We can’t end AIDS if we don’t tackle gender inequality

Photo credit: Flickr / Felix Clay

This op-ed was published on Stat News on World AIDS Day 2017.

For nearly 30 years, the first day of December has offered an opportunity to unite in the fight against HIV/AIDS and highlight how far we have come. Despite all the advances, girls and young women are still being left behind. That is unacceptable and must change.

Girls and young women are at particular risk for HIV infection. Around the world, nearly two million individuals over the age of 14 are infected with HIV every year. One in four of them are girls and young women between 15 and 24 years. In sub-Saharan Africa, 67 percent of new HIV infections among young people are in girls and women between those ages.

Why are young women at greater risk? Biology plays a part: they are physiologically more vulnerable to the sexual transmission of HIV than men their own age. But structural barriers such as gender inequality are also a major risk factor.

Take, for example, the situation of child brides. Gender inequality is at the heart of what drives child marriage. In low- and middle-income countries, one-third of all girls are married before they are 18, with one in nine married before the age of 15. That’s 15 million child brides every year.

These are girls like 14-year-old Jackline from Kenya, who lost both parents to AIDS. She had to leave school and marry a man 20 years her senior so she wouldn’t be a “burden” on her stepmother or neighbours. These girls often grow up without a decent shot at a happy, healthy, and productive future.

Child marriage has profound consequences for the health and well-being of adolescent girls and young women. Child brides are at greater risk of spousal or partner violence, and sexual or interpersonal violence is closely linked with an increased chance of acquiring HIV. Their husbands are also often older and have already been sexually active, which also increases the risk. In addition, it is very difficult for child brides to negotiate safe sex and condom use. The tragic consequence is that HIV infection rates in married adolescents are 50% higher than in their unmarried, sexually active peers.

We can change this seemingly hopeless situation by tackling the gender inequality that makes girls and young women particularly vulnerable to HIV infection. But it will mean that the HIV community must look beyond tests and pills, confront structural barriers, and work more closely across different issue areas.

We already know what works. Now we just need to take these programmes and actions to scale.

A perfect example is education. The longer a girl stays in secondary education, the less likely she is to marry as a child, the better her chances of employment are, and the less likely she is to become infected with HIV.

We need more HIV prevention initiatives and sexual and reproductive health services that support both married and unmarried adolescent girls. And things won’t improve unless we also engage boys, men, families, and communities to help promote gender equality and change long-standing norms about the role of girls and women in society.

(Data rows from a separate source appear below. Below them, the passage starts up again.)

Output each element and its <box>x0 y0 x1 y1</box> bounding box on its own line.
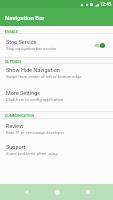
button[interactable]: More Settings <box>0 90 113 110</box>
button[interactable]: Home <box>47 184 68 200</box>
button[interactable]: Recent apps <box>77 184 98 200</box>
staticText: Navigation Bar <box>5 14 45 21</box>
staticText: Show Hide Navigation <box>6 67 60 73</box>
button[interactable]: Support <box>0 144 113 164</box>
button[interactable]: Stop Service <box>0 39 113 59</box>
staticText: Rate 5* to encourage developer <box>6 130 65 135</box>
staticText: Click here to config application <box>6 97 64 102</box>
staticText: Stop navigation bar service <box>6 46 57 51</box>
staticText: Some problems when using <box>6 151 58 156</box>
staticText: SETTINGS <box>5 60 22 64</box>
staticText: 12:45 <box>100 2 112 7</box>
button[interactable]: Review <box>0 123 113 143</box>
button[interactable]: Show Hide Navigation <box>0 67 113 87</box>
staticText: More Settings <box>6 90 41 96</box>
staticText: Stop Service <box>6 39 37 45</box>
staticText: Review <box>6 123 24 129</box>
button[interactable]: Back <box>16 184 37 200</box>
staticText: ENABLE <box>5 30 18 34</box>
staticText: Support <box>6 144 26 150</box>
staticText: Swipe from center of left or bottom edge <box>6 74 82 79</box>
staticText: COMMUNICATION <box>5 114 34 118</box>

If we are serious about ending AIDS, we need a broader view of the epidemic. We must focus on a more holistic approach that includes tackling the gender inequality that puts girls and young women at increased risk of HIV infection.

The HIV community can’t do this alone. Key actors in health, gender, education, justice, finance, and development must also play roles. At the 22nd International AIDS Conference (AIDS 2018) in Amsterdam next July, we will work together so that the programme offers practical ways to ensure that we are working across sectors for adolescent girls and young women.

If we can keep girls like Jackline in school, out of child marriage, and free of HIV, we will reap a triple dividend: healthier young people today, healthier adults in future years, and healthier parents for the next generation. And we will be creating societies that work for everyone.